**MATERIAL SUPPLIED:**
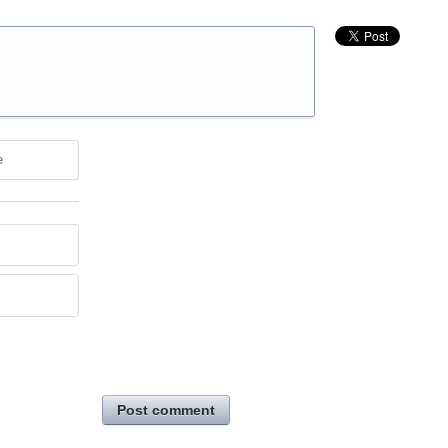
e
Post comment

---

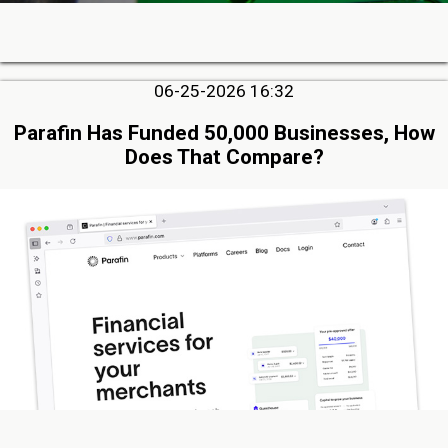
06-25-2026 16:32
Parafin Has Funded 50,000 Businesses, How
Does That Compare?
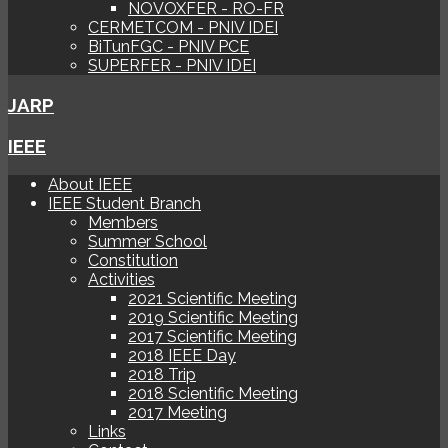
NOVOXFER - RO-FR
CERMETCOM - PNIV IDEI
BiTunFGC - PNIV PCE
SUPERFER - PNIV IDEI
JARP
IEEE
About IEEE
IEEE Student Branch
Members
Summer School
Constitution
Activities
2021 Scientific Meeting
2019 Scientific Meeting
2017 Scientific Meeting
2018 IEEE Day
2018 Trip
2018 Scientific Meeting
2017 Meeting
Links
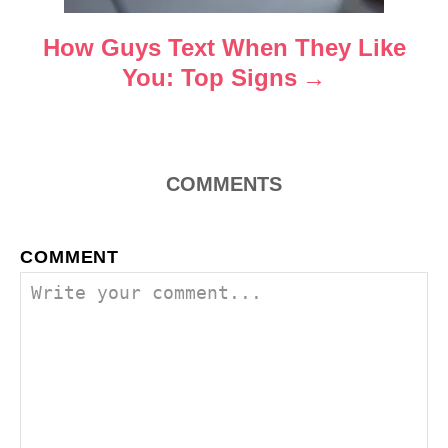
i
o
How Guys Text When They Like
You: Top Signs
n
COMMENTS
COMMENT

==

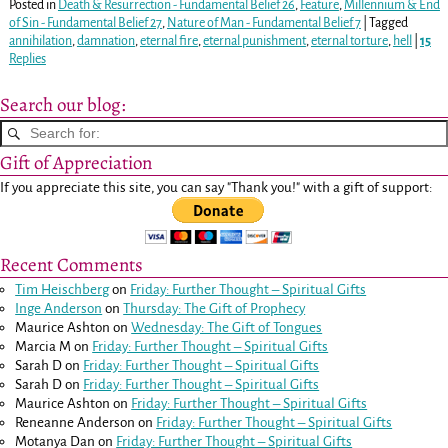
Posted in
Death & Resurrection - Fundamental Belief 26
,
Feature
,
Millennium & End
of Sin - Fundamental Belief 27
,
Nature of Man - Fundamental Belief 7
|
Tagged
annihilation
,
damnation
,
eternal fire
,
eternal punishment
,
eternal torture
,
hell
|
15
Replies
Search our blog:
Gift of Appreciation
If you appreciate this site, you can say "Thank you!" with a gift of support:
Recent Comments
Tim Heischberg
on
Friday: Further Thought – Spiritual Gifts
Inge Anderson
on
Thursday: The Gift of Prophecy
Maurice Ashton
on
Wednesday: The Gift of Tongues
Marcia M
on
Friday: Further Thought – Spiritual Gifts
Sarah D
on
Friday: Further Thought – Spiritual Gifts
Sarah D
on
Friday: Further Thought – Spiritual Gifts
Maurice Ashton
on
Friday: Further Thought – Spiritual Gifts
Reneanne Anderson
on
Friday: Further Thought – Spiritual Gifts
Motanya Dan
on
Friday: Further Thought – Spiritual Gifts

**PROMPT:** Gather each line from the entries above that includes the word "Fundamental".

**YOUR SOLUTION:**
Death & Resurrection - Fundamental Belief 26
of Sin - Fundamental Belief 27
Nature of Man - Fundamental Belief 7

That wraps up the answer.